Personal bias is capable of not merely enticing us to do the wrong thing, but to do so with complete confidence that we are acting correctly. We have to look to third parties with sound judgment and a neutral perspective, precisely when we think we are so obviously right that there is no question to ask.

Dec 05 2014

Dental Admonition


homeremedyforatoothacheThe Medrash tells us many things not found in the written text of the Torah. It is, in fact, crucial to our understanding, because otherwise many passages could be misunderstood and misconstrued.

Sometimes, however, statements in the Medrash appear to conflict with each other, representing differing schools of thought on how to understand a particular passage. How do we respond to apparent conflicts? When there is a true conflict, we must conclude that while each is intended to teach its own lesson, only one could actually have occurred. Unlike a question in the law, we don’t need to resolve the conflict by declaring one version correct — we try to learn from both in any case — but we still recognize that the two accounts are at odds with one another.

When we look deeper, though, we may realize that two versions of an account are not mutually exclusive. For example, there are differing accounts of who the angels were who were ascending and descending the ladder in Yaakov’s dream. One version says that Yaakov was escorted by different angels outside the Land of Israel, so one set was leaving and the other was coming down to join him. Another says that there were various angels representing the exiles that would befall Yaakov’s children, and each angel ascended according to the length of that exile before falling back down — and the fourth and final angel ascended so high that Yaakov was afraid, until HaShem reassured him that that angel, too, would eventually fall.

Are the multiple versions at odds in that case? Actually, no. Yaakov could have had multiple visions of the angels on the ladder, all designed to teach him something different.

This week, the Sages differ in how to understand Esav’s reunion with his brother Yaakov, whom Esav hated so passionately. In the Torah, there are dots penned over the word “VaYishakehu,” “and he kissed him.” Some say that this indicates that Esav was not kissing him with a full heart, with actual love for his brother. On the contrary, one Medrash says that Esav tried to take the opportunity to kill his brother, by biting him! Yaakov’s neck miraculously turned to stone, and the reason Esav cried afterwards was because of his broken teeth.

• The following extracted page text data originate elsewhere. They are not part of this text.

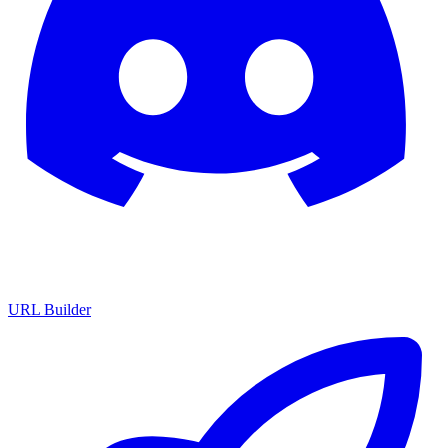
URL Builder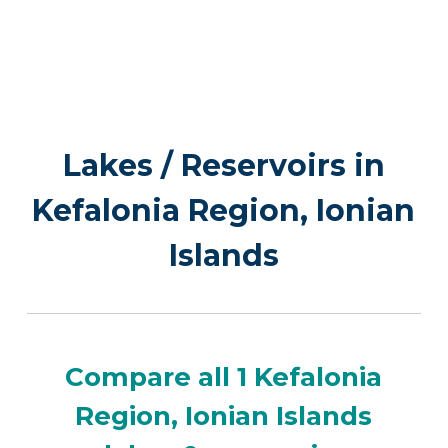
Lakes / Reservoirs in
Kefalonia Region, Ionian
Islands
Compare all 1 Kefalonia
Region, Ionian Islands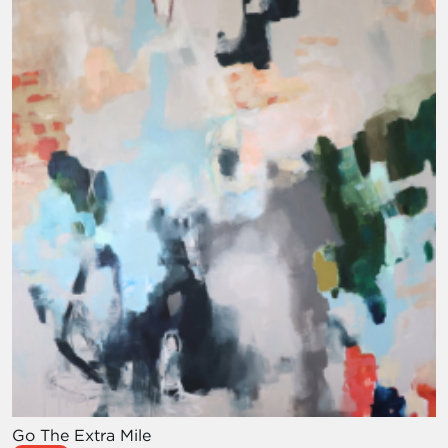
Go The Extra Mile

Another opinion in the Medrash says the opposite: at that very moment Esav’s heart filled with mercy for his brother, and he genuinely loved Yaakov and cried for their reunion. It seems obvious that these Midrashim are completely at odds with each other.

It occurred to me that even here, we could say that both versions are correct. It could be that Esav came to Yaakov with murderous intent — but when he was thwarted by an obvious miracle, he recognized that G-d was sending him a message, telling him that he was in the wrong. Esav could, in that moment, have realized that he should be greeting his brother with love, and learned his lesson.

We are not greeted with obvious miracles when we find ourselves going down the wrong path, but often there are signals if we are sensitive to them. It could be as simple as a twinge of conscience when doing something unproductive, instead of learning Torah. We are supposed to listen to those messages, to improve and do better — without suffering broken teeth!